■ Exercise requirements ■
Among the entries below, find each line with "penegak" and show it.

····················

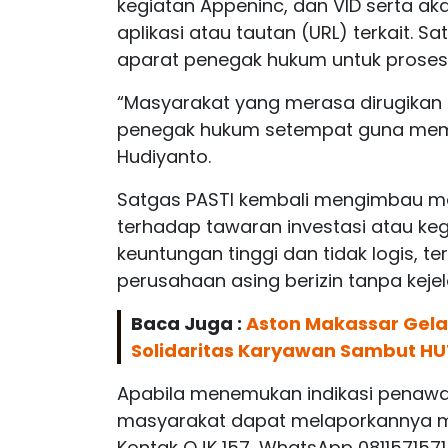
kegiatan Appeninc, dan VID serta a
aplikasi atau tautan (URL) terkait. 
aparat penegak hukum untuk proses p
“Masyarakat yang merasa dirugikan
penegak hukum setempat guna mem
Hudiyanto.
Satgas PASTI kembali mengimbau m
terhadap tawaran investasi atau ke
keuntungan tinggi dan tidak logis
perusahaan asing berizin tanpa kejela
Baca Juga :
Aston Makassar Gelar
Solidaritas Karyawan Sambut HU
Apabila menemukan indikasi penawara
masyarakat dapat melaporkannya mela
Kontak OJK 157, WhatsApp 081157157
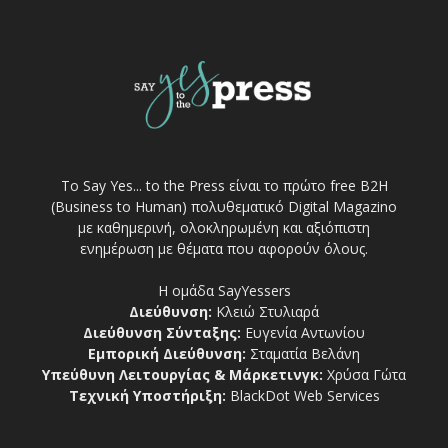
Το Say Yes... to the Press είναι το πρώτο free Β2Η
(Business to Human) πολυθεματικό Digital Magazino
με καθημερινή, ολοκληρωμένη και αξιόπιστη
ενημέρωση με θέματα που αφορούν όλους.
Η ομάδα SayYessers
Διεύθυνση:
Κλειώ Στυλιαρά
Διεύθυνση Σύνταξης:
Ευγενία Αντωνίου
Εμπορική Διεύθυνση:
Σταματία Βελάνη
Υπεύθυνη Λειτουργίας & Μάρκετινγκ:
Χρύσα Γώτα
Τεχνική Υποστήριξη:
BlackDot Web Services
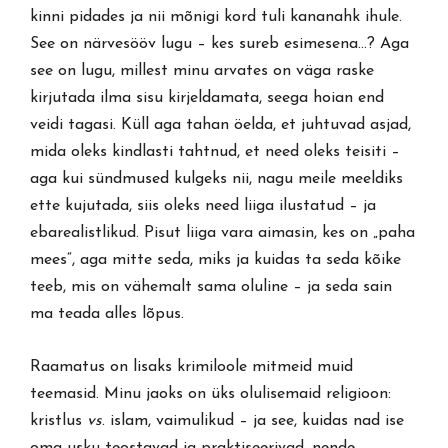
kinni pidades ja nii mõnigi kord tuli kananahk ihule.
See on närvesööv lugu – kes sureb esimesena…? Aga
see on lugu, millest minu arvates on väga raske
kirjutada ilma sisu kirjeldamata, seega hoian end
veidi tagasi. Küll aga tahan öelda, et juhtuvad asjad,
mida oleks kindlasti tahtnud, et need oleks teisiti –
aga kui sündmused kulgeks nii, nagu meile meeldiks
ette kujutada, siis oleks need liiga ilustatud – ja
ebarealistlikud. Pisut liiga vara aimasin, kes on „paha
mees“, aga mitte seda, miks ja kuidas ta seda kõike
teeb, mis on vähemalt sama oluline – ja seda sain
ma teada alles lõpus.
Raamatus on lisaks krimiloole mitmeid muid
teemasid. Minu jaoks on üks olulisemaid religioon:
kristlus
vs
. islam, vaimulikud – ja see, kuidas nad ise
oma usku teostavad ja praktiseerivad, nende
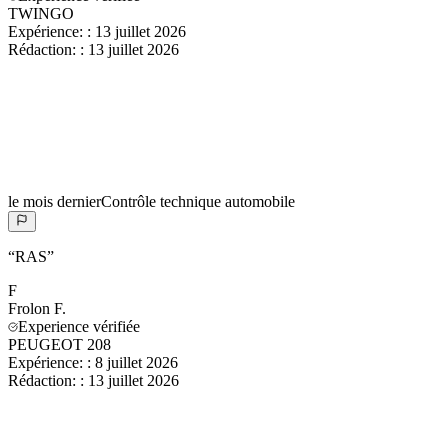
TWINGO
Expérience:
:
13 juillet 2026
Rédaction:
:
13 juillet 2026
le mois dernier
Contrôle technique automobile
“
RAS
”
F
Frolon
F.
Experience vérifiée
PEUGEOT 208
Expérience:
:
8 juillet 2026
Rédaction:
:
13 juillet 2026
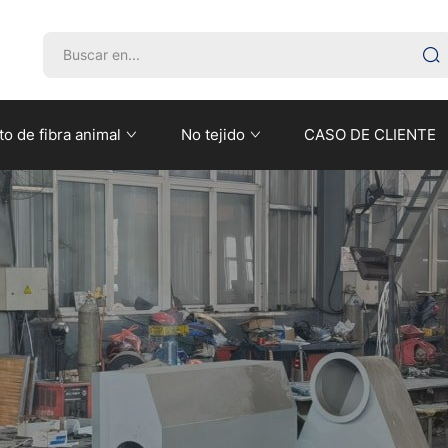
o de fibra animal
No tejido
CASO DE CLIENTE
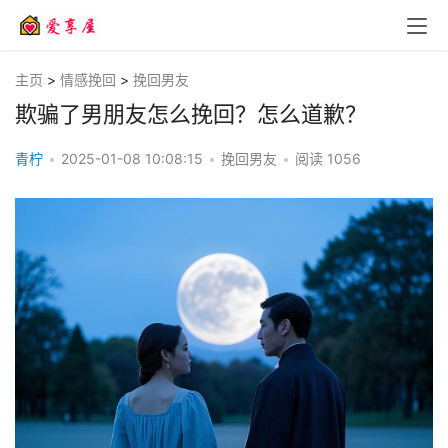
主页
>
情感挽回
>
挽回男友
欺骗了男朋友怎么挽回？怎么道歉？
青柠
•
2025-01-08 10:08:15
•
挽回男友
•
阅读
1056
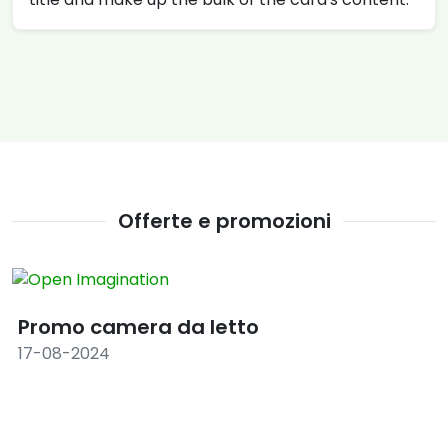
Offerte e promozioni
Promo camera da letto
17-08-2024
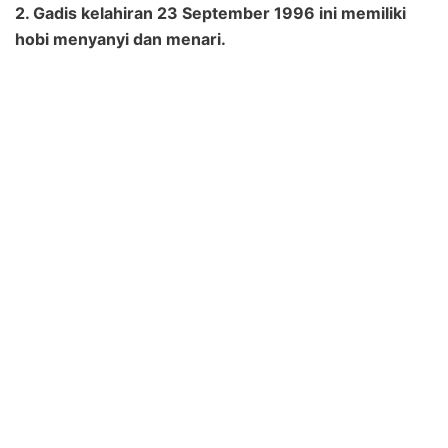
2. Gadis kelahiran 23 September 1996 ini memiliki
hobi menyanyi dan menari.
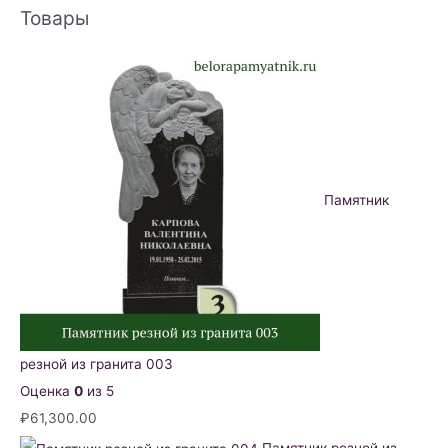
Товары
Памятник
резной из гранита 003
Оценка
0
из 5
₽
61,300.00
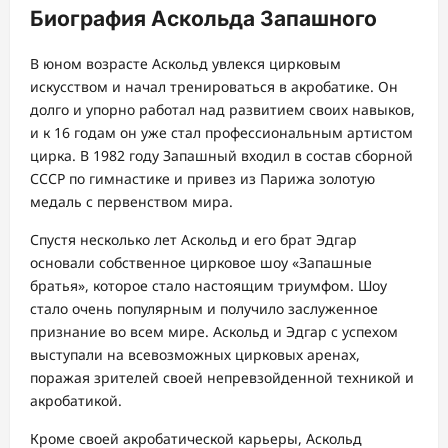
Биография Аскольда Запашного
В юном возрасте Аскольд увлекся цирковым
искусством и начал тренироваться в акробатике. Он
долго и упорно работал над развитием своих навыков,
и к 16 годам он уже стал профессиональным артистом
цирка. В 1982 году Запашный входил в состав сборной
СССР по гимнастике и привез из Парижа золотую
медаль с первенством мира.
Спустя несколько лет Аскольд и его брат Эдгар
основали собственное цирковое шоу «Запашные
братья», которое стало настоящим триумфом. Шоу
стало очень популярным и получило заслуженное
признание во всем мире. Аскольд и Эдгар с успехом
выступали на всевозможных цирковых аренах,
поражая зрителей своей непревзойденной техникой и
акробатикой.
Кроме своей акробатической карьеры, Аскольд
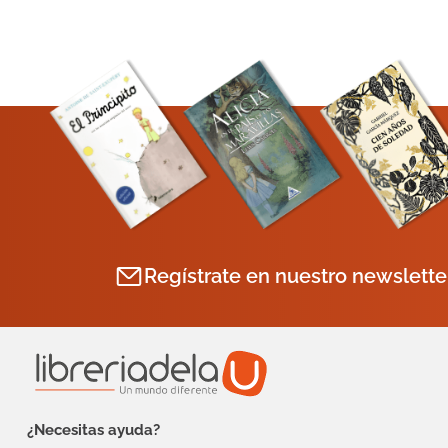
Regístrate en nuestro newslette
¿Necesitas ayuda?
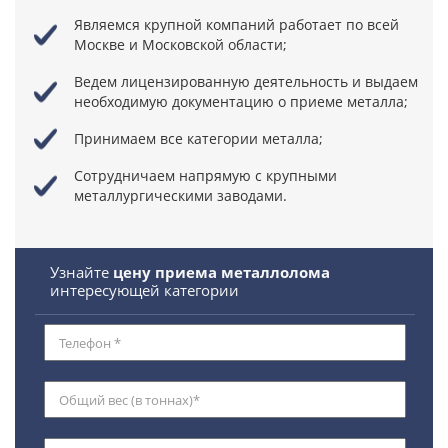
Являемся крупной компаний
работает по всей
Москве и Московской области;
Ведем лицензированную деятельность
и выдаем
необходимую документацию о приеме металла;
Принимаем все категории металла;
Сотрудничаем напрямую
с крупными
металлургическими заводами.
Узнайте
цену приема металлолома
интересующей категории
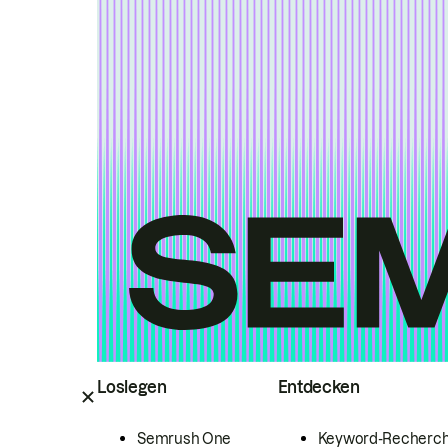
Loslegen
Entdecken
Semrush One
Keyword-Recherc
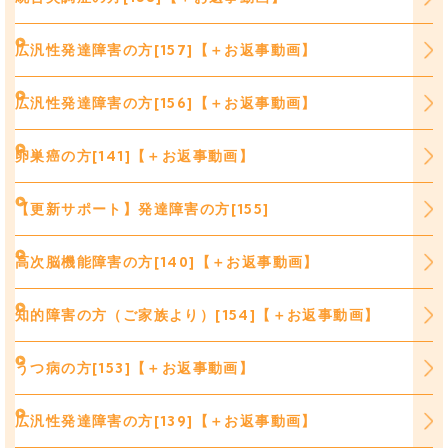
広汎性発達障害の方[157]【＋お返事動画】
広汎性発達障害の方[156]【＋お返事動画】
卵巣癌の方[141]【＋お返事動画】
【更新サポート】発達障害の方[155]
高次脳機能障害の方[140]【＋お返事動画】
知的障害の方（ご家族より）[154]【＋お返事動画】
うつ病の方[153]【＋お返事動画】
広汎性発達障害の方[139]【＋お返事動画】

····················

■ Exercise answer ■
aparat penegak hukum untuk proses p
penegak hukum setempat guna mem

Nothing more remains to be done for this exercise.